Düzce Üniversitesi Tıp Fakültesi Göz Hastalıkları Anabilim Kolu Dr. Öğr. Üyesi Hanife Tuba Akçam, dijital aygıtların yaygınlaşmasıyla çocuklarda sık görülen göz hastalıklarının ihmal edilmemesi gerektiğini bildirdi.
Akçam, yaptığı açıklamada, bebeklik periyodundaki bilgi gereksiniminin yüzde 80-90’ını sağlayan duyu organının göz olduğunu belirterek”Gözün insan hayatındaki ehemmiyeti çok büyük. Görme azlığı öbür gelişimsel faktörleri de olumsuz tesirler ve diğer sorunları beraberinde getirir.” tabirini kullandı.
“GÖZ TANSİYONU VE KATARAKT ÇOCUKLARDA DA OLABİLİYOR”
Çocuklarda en sık görülen göz sorunlarını göz kayması, göz tembelliği, kırma, gözyaşı kanal tıkanıklığı olarak sıralayan Akçam, şunları kaydetti:
“Bunların yanında, daha çok erişkin yaşlarda görüldüğü zannedilen katarakt ve göz tansiyonu da çocuklarda görülebilmektedir. Ayrıyeten çocuklarda retinoblastom başta olmak üzere çok çeşitli göz kanserleri de olabilmekte ve bunlar hayati risk oluşturabilmektedir. Prematüre bebeklerde görülen retinopati ise özel bir teşhis, takip ve tedavi protokolü olan acil bir göz patolojisidir ve farklı bir mevzudur. Görüldüğü üzere anne karnından hayatın sonuna kadar her yaşta çok değişik göz hastalıkları görülebilmekte, hatta bazen hayati risk oluşturabilmektedir.
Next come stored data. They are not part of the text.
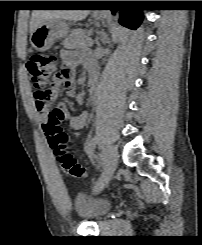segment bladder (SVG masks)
<instances>
[{
	"label": "bladder",
	"mask_w": 202,
	"mask_h": 245,
	"mask_svg": "<svg viewBox=\"0 0 202 245\" xmlns=\"http://www.w3.org/2000/svg\"><path fill=\"white\" fill-rule=\"evenodd\" d=\"M75 208L79 216L99 222L110 213L112 204L106 199L84 192L76 197Z\"/></svg>",
	"instance_id": "1"
}]
</instances>
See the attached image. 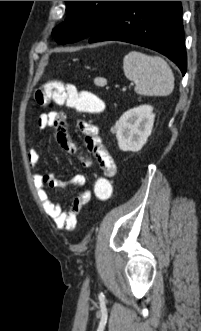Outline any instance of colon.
I'll return each instance as SVG.
<instances>
[{
  "label": "colon",
  "instance_id": "5ec220e1",
  "mask_svg": "<svg viewBox=\"0 0 201 331\" xmlns=\"http://www.w3.org/2000/svg\"><path fill=\"white\" fill-rule=\"evenodd\" d=\"M36 102L39 105H65L87 114L99 113L103 109V102L96 95L80 91L74 85L58 80L44 83L36 92ZM113 192L110 178L99 176L94 184V196L98 201H108Z\"/></svg>",
  "mask_w": 201,
  "mask_h": 331
}]
</instances>
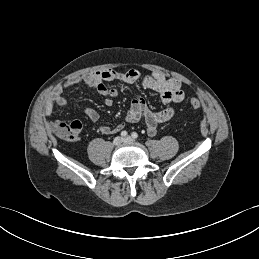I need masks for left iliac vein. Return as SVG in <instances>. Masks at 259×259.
Segmentation results:
<instances>
[{
    "label": "left iliac vein",
    "mask_w": 259,
    "mask_h": 259,
    "mask_svg": "<svg viewBox=\"0 0 259 259\" xmlns=\"http://www.w3.org/2000/svg\"><path fill=\"white\" fill-rule=\"evenodd\" d=\"M123 141H124L125 143H130V142H133L134 140H133L130 136H127V137H125V138L123 139Z\"/></svg>",
    "instance_id": "obj_1"
}]
</instances>
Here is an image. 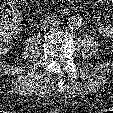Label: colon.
<instances>
[{
	"instance_id": "1",
	"label": "colon",
	"mask_w": 113,
	"mask_h": 113,
	"mask_svg": "<svg viewBox=\"0 0 113 113\" xmlns=\"http://www.w3.org/2000/svg\"><path fill=\"white\" fill-rule=\"evenodd\" d=\"M26 0H0V45L1 31L5 28H12L16 23L13 13L19 12Z\"/></svg>"
}]
</instances>
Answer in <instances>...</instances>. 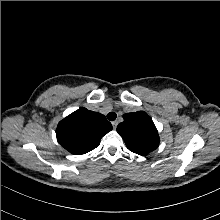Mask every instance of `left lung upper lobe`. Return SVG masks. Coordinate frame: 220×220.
Instances as JSON below:
<instances>
[{
  "label": "left lung upper lobe",
  "mask_w": 220,
  "mask_h": 220,
  "mask_svg": "<svg viewBox=\"0 0 220 220\" xmlns=\"http://www.w3.org/2000/svg\"><path fill=\"white\" fill-rule=\"evenodd\" d=\"M123 118L124 121L118 125L117 132L129 150L144 156L159 146L158 131L146 112L126 113Z\"/></svg>",
  "instance_id": "1"
}]
</instances>
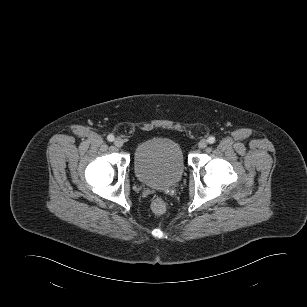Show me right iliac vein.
Returning <instances> with one entry per match:
<instances>
[{"instance_id": "1", "label": "right iliac vein", "mask_w": 307, "mask_h": 307, "mask_svg": "<svg viewBox=\"0 0 307 307\" xmlns=\"http://www.w3.org/2000/svg\"><path fill=\"white\" fill-rule=\"evenodd\" d=\"M114 144L116 147L121 148L123 146V140L120 138H116Z\"/></svg>"}]
</instances>
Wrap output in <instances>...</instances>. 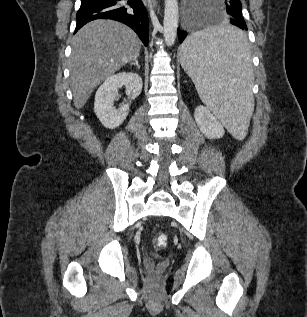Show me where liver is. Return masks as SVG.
Wrapping results in <instances>:
<instances>
[{
	"instance_id": "obj_1",
	"label": "liver",
	"mask_w": 307,
	"mask_h": 317,
	"mask_svg": "<svg viewBox=\"0 0 307 317\" xmlns=\"http://www.w3.org/2000/svg\"><path fill=\"white\" fill-rule=\"evenodd\" d=\"M141 41L126 25L95 20L73 37L69 60L74 106L82 108L93 90L139 55Z\"/></svg>"
}]
</instances>
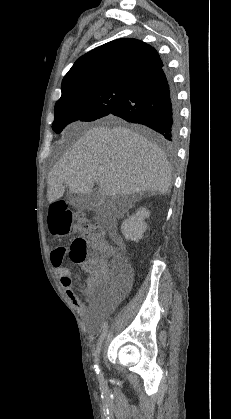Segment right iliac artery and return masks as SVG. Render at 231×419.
<instances>
[{
    "instance_id": "right-iliac-artery-1",
    "label": "right iliac artery",
    "mask_w": 231,
    "mask_h": 419,
    "mask_svg": "<svg viewBox=\"0 0 231 419\" xmlns=\"http://www.w3.org/2000/svg\"><path fill=\"white\" fill-rule=\"evenodd\" d=\"M107 329H108V324H107V323H105V324H104V326H103V331H102V333H101V335H100V337H99V339H98V344H100V343L104 340V338H105V336H106V333H107ZM94 368H95L96 374H97L99 377H101V371H100V369H99V366H98L97 364H95V365H94Z\"/></svg>"
}]
</instances>
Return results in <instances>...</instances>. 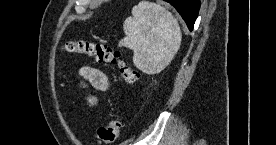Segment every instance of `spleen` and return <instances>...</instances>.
I'll use <instances>...</instances> for the list:
<instances>
[{
  "label": "spleen",
  "instance_id": "1",
  "mask_svg": "<svg viewBox=\"0 0 276 145\" xmlns=\"http://www.w3.org/2000/svg\"><path fill=\"white\" fill-rule=\"evenodd\" d=\"M119 46L131 49L134 65L146 74L163 71L180 49L182 34L177 19L164 7L141 1L123 24Z\"/></svg>",
  "mask_w": 276,
  "mask_h": 145
}]
</instances>
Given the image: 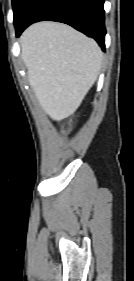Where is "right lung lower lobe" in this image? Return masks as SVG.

Bu bağlamda genel olarak göz hastalıklarının yaşı olmaz ve göz sorunları ihmale gelmez.”
“GÖRME KAYBINA NEDEN OLABİLİR”
Akıllı telefon ve tablet kullanımının yaygınlaştığını, hatta birçok şahısta teknoloji bağımlılığı oluştuğunu vurgulayan Akçam, “Araştırmalara nazaran, beşerler günde ortalama 11 saati dijital ekran karşısında geçirmektedir. Bu aygıtlarla çok etkileşim içinde olmak çocuklarda duruş bozukluğu, kamburluk, boyun fıtığı ve asosyallik üzere birçok fizikî ve ruhsal rahatsızlığa yol açmaktadır. Bu durumdan en çok 5-9 yaş ortasındaki çocuklar etkilenmektedir” sözlerini kullandı.
Akçam, akıllı telefon ve tabletlerin hareketsiz hayat, mavi ışık hasarı, miyopi ve göz kırpma refleksinin azalması olmak üzere 4 biçimde göze ziyan verdiğine dikkati çekerek, “Oturarak telefon ve tabletle uzun vakit geçirdiğimizde, bedenimizdeki kan akımı yavaşlayarak kanımızda pıhtılaşma oluşturur. Bu pıhtılardan kopan modüller da bedenin çeşitli yerlerindeki damarlarda tıkanmaya yol açabilir. Göz damarları bedenin en ince damarları olduğu için bu durumdan ön planda etkilenirler ve ani görme kaybı oluşur. Maalesef bu hastaların birçoğu eski görmelerine kavuşamamaktadır” değerlendirmesinde bulundu.